- Opening Delimiter -
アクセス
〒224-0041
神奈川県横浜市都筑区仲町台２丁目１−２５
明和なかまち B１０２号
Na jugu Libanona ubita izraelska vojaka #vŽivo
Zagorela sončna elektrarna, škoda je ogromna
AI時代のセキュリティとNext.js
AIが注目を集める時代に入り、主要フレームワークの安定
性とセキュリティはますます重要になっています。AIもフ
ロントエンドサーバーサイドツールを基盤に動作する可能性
- Closing Delimiter -
- Opening Delimiter -
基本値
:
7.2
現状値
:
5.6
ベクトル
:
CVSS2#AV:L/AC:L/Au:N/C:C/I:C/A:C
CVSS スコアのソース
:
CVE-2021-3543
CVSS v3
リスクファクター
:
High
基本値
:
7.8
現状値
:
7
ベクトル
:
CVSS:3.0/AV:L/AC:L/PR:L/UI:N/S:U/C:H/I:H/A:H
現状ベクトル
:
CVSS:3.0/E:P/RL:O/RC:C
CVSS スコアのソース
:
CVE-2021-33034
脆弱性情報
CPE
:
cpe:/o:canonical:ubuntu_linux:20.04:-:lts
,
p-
- Closing Delimiter -
**PROBLEM TO SOLVE:**
Copy, exactly and only, the lines above that begin with the one containing "Zagorela sončna elektrarna, škoda je ogromna" and finish with the one containing "ロントエンドサーバーサイドツールを基盤に動作する可能性".

**PROBLEM SOLUTION:**
Zagorela sončna elektrarna, škoda je ogromna
AI時代のセキュリティとNext.js
AIが注目を集める時代に入り、主要フレームワークの安定
性とセキュリティはますます重要になっています。AIもフ
ロントエンドサーバーサイドツールを基盤に動作する可能性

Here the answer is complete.